At Crowsmill they can gain valuable and positive experiences which help them to rebuild trust in themselves and gain confidence in their ability to complete a task and engage with others.

“Crowsmill makes an important contribution to the local community and is exactly the kind of cause we like to support,” Victoria says.

The architectural and historic appeal of Bridgnorth means it naturally attracts visitors, particularly during the warm summer months. The Open House Arts Trail provides yet another positive reason for people to travel into the town, boosting the local economy while they are there. For townspeople, it is an event that brings the community together.

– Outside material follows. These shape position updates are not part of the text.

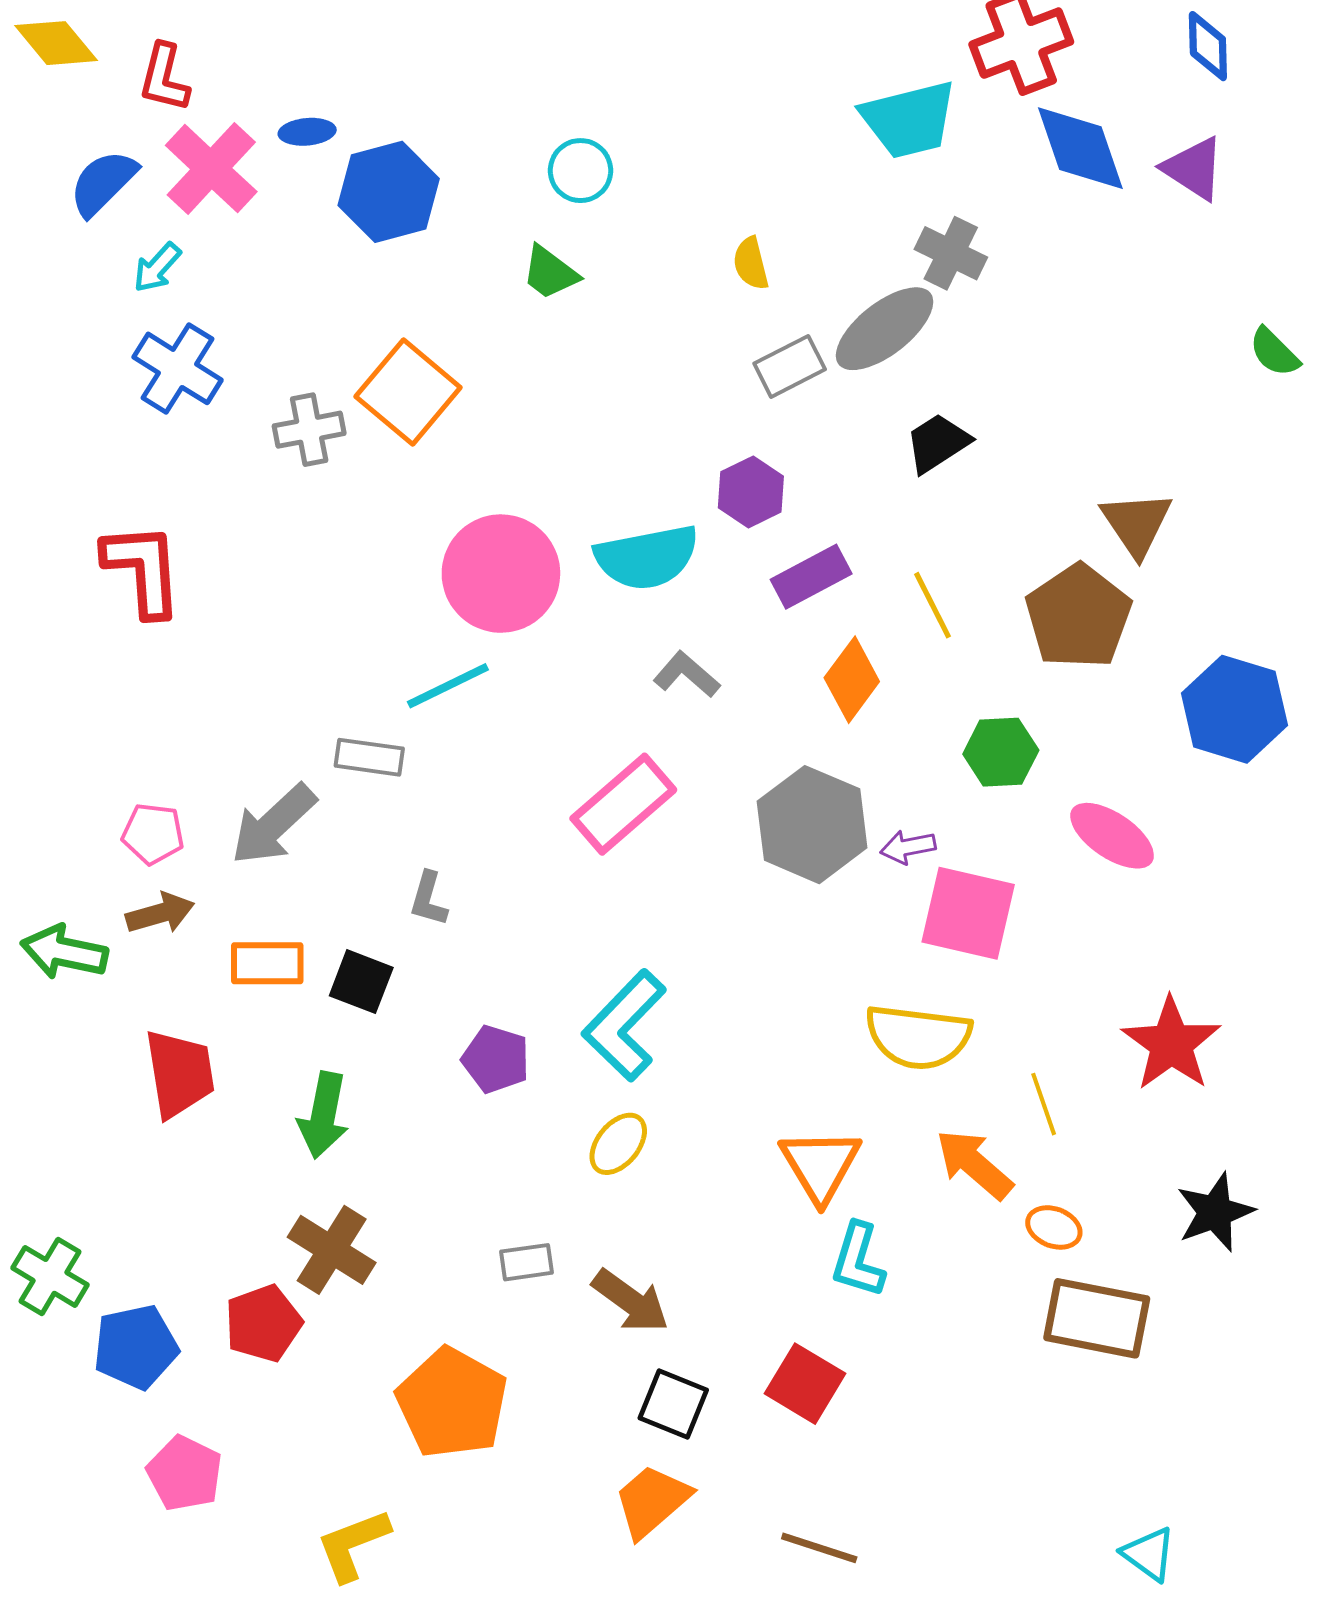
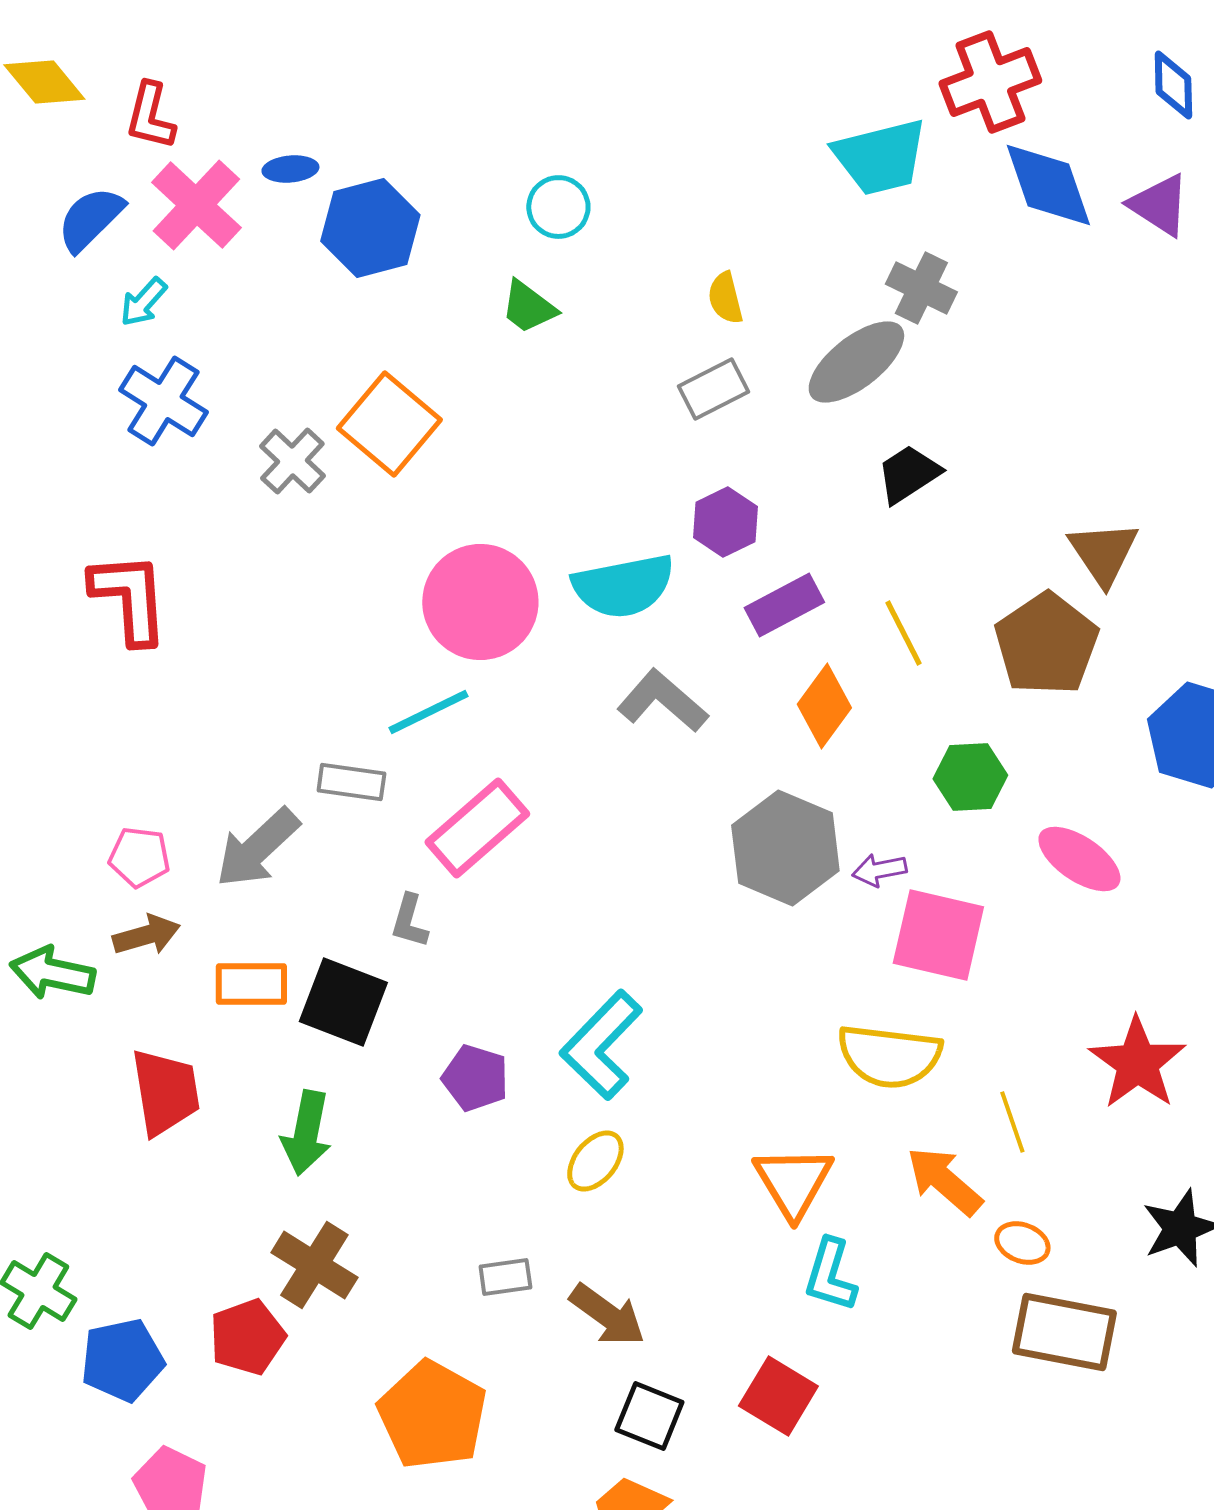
gray rectangle: (790, 366) -> (713, 389), moved
gray cross: (309, 430) -> (292, 461), turned -36
gray L-shape: (687, 675) -> (662, 701), size x1.4
pink rectangle: (623, 804) -> (477, 828), moved
black square: (361, 982) -> (343, 1002), size x1.4

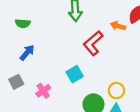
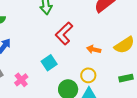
orange arrow: (118, 26) -> (94, 49), moved

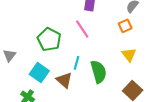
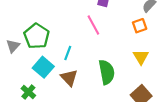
green pentagon: (49, 39) -> (37, 36), moved
cyan line: (77, 63) -> (68, 53), moved

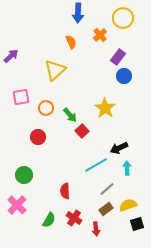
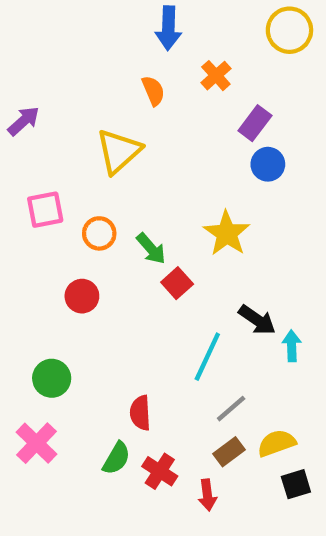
yellow circle: (123, 18) -> (289, 30), moved
black arrow: (119, 148) -> (257, 320), turned -120
cyan line: (96, 165) -> (207, 357), turned -35
cyan arrow: (127, 168) -> (292, 346), moved
green semicircle: (49, 220) -> (117, 458), moved

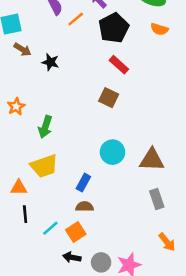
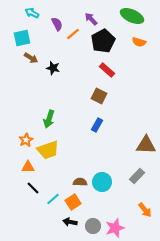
orange star: (16, 106) -> (26, 140), moved
cyan circle: (112, 152) -> (102, 182), moved
brown triangle: (152, 160) -> (146, 145), moved
blue rectangle: (83, 183) -> (97, 125), moved
gray rectangle: (157, 199) -> (137, 176), turned 63
black line: (25, 214) -> (33, 188), turned -40

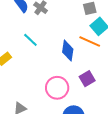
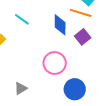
purple square: (87, 79) -> (83, 37), moved

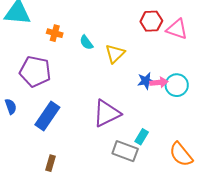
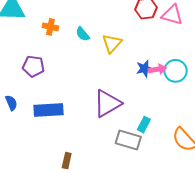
purple pentagon: (35, 71) -> (33, 66), size x0.7
blue rectangle: (47, 116) -> (48, 110), turned 56
brown rectangle: (50, 163) -> (67, 161), moved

The dates are deliberately chosen to coincide with another of Bridgnorth’s highly-acclaimed summer events, the English Haydn Festival, which brings together world class musicians to celebrate the works of one of the greatest classical composers, Austrian, Franz Joseph Haydn (1732-1809).

This will be the 29th in the series, making it a firmly-established fixture in the classical music calendar, with this year’s festival scheduled to run from June 6 to 10.

“There are people at Haydn Festival concerts to whom the Open House Arts Trail would certainly appeal so it makes sense to run the trail at the same time. In fact we actively promote it at the festival,” Victoria adds.

If the pandemic, with its lockdowns and tough restrictions, taught us anything, it’s how much we miss live events which bring the community together.

Bridgnorth Open House Arts Trail is just such an event. It brings together people united by a love of artistic beauty, helping local good causes in the process.

What’s not to like!

Tickets for this year’s Bridgnorth Open House Arts Trail are available at Stoneway Gallery in Low Town, Tanners Wine Merchants in High Street and Bridgnorth Library in Listley Street, either in advance or on the days.